Sauvé in extremis de la destruction, ce chef-d’œuvre de l’architecture industrielle qui révèle les premières grandes inventions d’Eugène Freyssinet va accueillir le plus grand campus de start-up du monde.
Si elle n’a pas la dimension iconique des hangars aéronautiques d’Orly ou du pont Albert Louppe à Plougastel, la Halle Freyssinet signe le début des grandes inventions du génial ingénieur. Construite entre 1927 et 1929 près de la gare d’Austerlitz, elle était destinée à abriter les opérations de transbordements postaux train-camions. Présentant trois nefs parallèles éclairées par des lanterneaux, la Halle est constituée de minces voûtes en béton (5 cm au faîtage) supportées par de fins piliers pyramidaux. Cette légèreté est due à une solution technique inédite : les auvents qui animent les longues façades nord et sud sont suspendus et stabilisés par des tirants métalliques noyés dans le béton. Faisant ainsi contrepoids, ils permettent d’optimiser la matière, véritable obsession de Freyssinet. Outre l’élégance inhabituelle de ce hangar industriel, ce dispositif inaugure les réflexions du grand homme sur la précontrainte du béton, dont il dépose le brevet en octobre 1928, et sur la technique de la vibration qui améliore la compacité du béton lors de sa mise en place.

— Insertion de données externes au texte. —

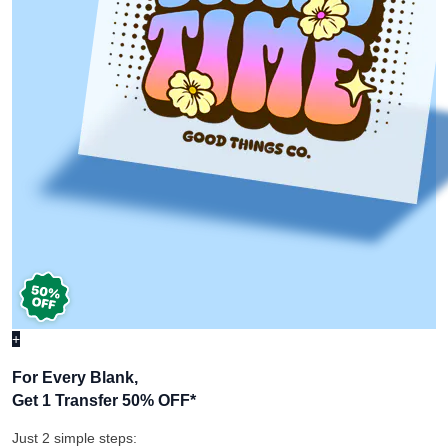
+
For Every Blank,
Get 1 Transfer 50% OFF
*
Just 2 simple steps:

Exploitée par le Sernam jusqu’en 2006, puis par une entreprise d’événementiels (Jaulin), elle a failli être démolie : la SNCF souhaitait s’en séparer et la SEMAPA, aménageur de Paris Rive Gauche, cherchait à valoriser le foncier. Faisant prévaloir son caractère innovant, Cimbéton, l’association Eugène Freyssinet, Paris Historique et les Architectes du Patrimoine ont réussi à convaincre les autorités de la conserver. Depuis 2012, la Halle est inscrite au titre des Monuments Historiques comme « prototype faisant date dans l’histoire de la technique du béton ».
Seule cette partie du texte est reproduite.